The bottom line is, whatever the choice'the TIRSA Co-op Leasehold Title Insurance Policy or the new Eagle 9' UCC Cooperative Interest Insurance Policy for Buyers (currently offered exclusively through First American Title Insurance Company)'one thing is clear: dramatic price increases in co-op units along with other endemic issues like recording indexing errors and lack of timely UCC-3 filings associated with the revised Article 9 deadline date are creating a new level of need for title insurance coverage that addresses very specific risks associated with co-op apartment purchases.
With home prices as high as they are, jumbo loans (mortgages over $417,000) have been the only option for buyers despite the interest rate of at least half a percentage point more than smaller loans. The percentage point condition results from Fannie Mae and Freddie Mac being federally barred from purchasing loans over the $417,000 marker, and with no guaranteed market for the bigger loans, lenders assume more risk and offset that with a higher interest rate. But under a proposed stimulus plan, Fannie Mae and Freddie Mac may be permitted to buy loans of up to $729,750.00, thereby leading to greater affordability in the general market because of the anticipated reduction in rate.

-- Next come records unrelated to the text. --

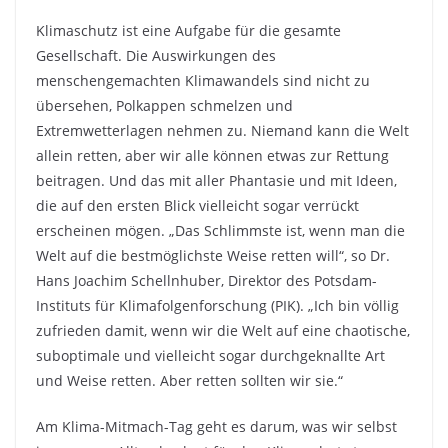
Klimaschutz ist eine Aufgabe für die gesamte
Gesellschaft. Die Auswirkungen des
menschengemachten Klimawandels sind nicht zu
übersehen, Polkappen schmelzen und
Extremwetterlagen nehmen zu. Niemand kann die Welt
allein retten, aber wir alle können etwas zur Rettung
beitragen. Und das mit aller Phantasie und mit Ideen,
die auf den ersten Blick vielleicht sogar verrückt
erscheinen mögen. „Das Schlimmste ist, wenn man die
Welt auf die bestmöglichste Weise retten will“, so Dr.
Hans Joachim Schellnhuber, Direktor des Potsdam-
Instituts für Klimafolgenforschung (PIK). „Ich bin völlig
zufrieden damit, wenn wir die Welt auf eine chaotische,
suboptimale und vielleicht sogar durchgeknallte Art
und Weise retten. Aber retten sollten wir sie.“
Am Klima-Mitmach-Tag geht es darum, was wir selbst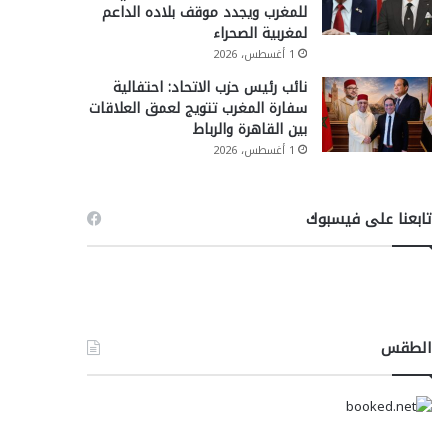
للمغرب ويجدد موقف بلاده الداعم
لمغربية الصحراء
1 أغسطس، 2026
نائب رئيس حزب الاتحاد: احتفالية
سفارة المغرب تتويج لعمق العلاقات
بين القاهرة والرباط
1 أغسطس، 2026
تابعنا على فيسبوك
الطقس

So, per the Times, whereas a fixed rate mortgage of $625,000 would have required a payment of $3,848.23 under the 6.25 percent jumbo rate, the same loan would require $3,548.68 at the low non-jumbo rate of 5.5 percent. If interest rates do not change drastically before the new policies take effect, mortgage experts are predicting 2008 as the year of the refinance.
The government's new loan policies also include an increase in the size of Federal Housing Administration mortgages that carry less risk for lenders and consequently better terms for borrowers. Under the new plan, the F.H.A. limit also rises to $729,50.00. With the new limit and only 3% needed as down payment, homes in sought-after counties may no longer be out of reach for the average consumer.